START Extracted entries
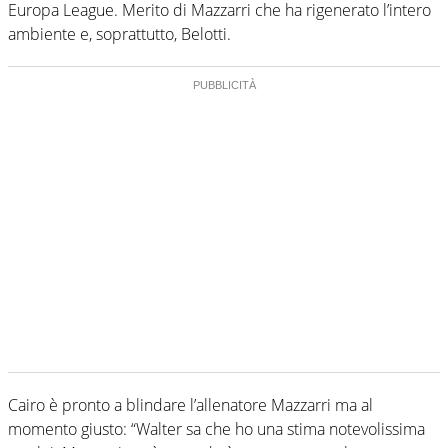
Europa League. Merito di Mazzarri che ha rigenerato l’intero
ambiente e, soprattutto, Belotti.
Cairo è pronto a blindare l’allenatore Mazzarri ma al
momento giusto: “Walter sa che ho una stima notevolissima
END Extracted entries
START Extracted entries
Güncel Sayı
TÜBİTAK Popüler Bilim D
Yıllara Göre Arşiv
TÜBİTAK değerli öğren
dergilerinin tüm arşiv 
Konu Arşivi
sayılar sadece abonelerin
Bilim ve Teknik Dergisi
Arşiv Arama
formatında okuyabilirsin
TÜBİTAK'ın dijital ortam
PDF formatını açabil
END Extracted entries
One stretch of the lines above is wanted, from the line that contains "Europa League. Merito" through the line that contains "una stima notevolissima". Output it exactly.

§ **Response below**
Europa League. Merito di Mazzarri che ha rigenerato l’intero
ambiente e, soprattutto, Belotti.
Cairo è pronto a blindare l’allenatore Mazzarri ma al
momento giusto: “Walter sa che ho una stima notevolissima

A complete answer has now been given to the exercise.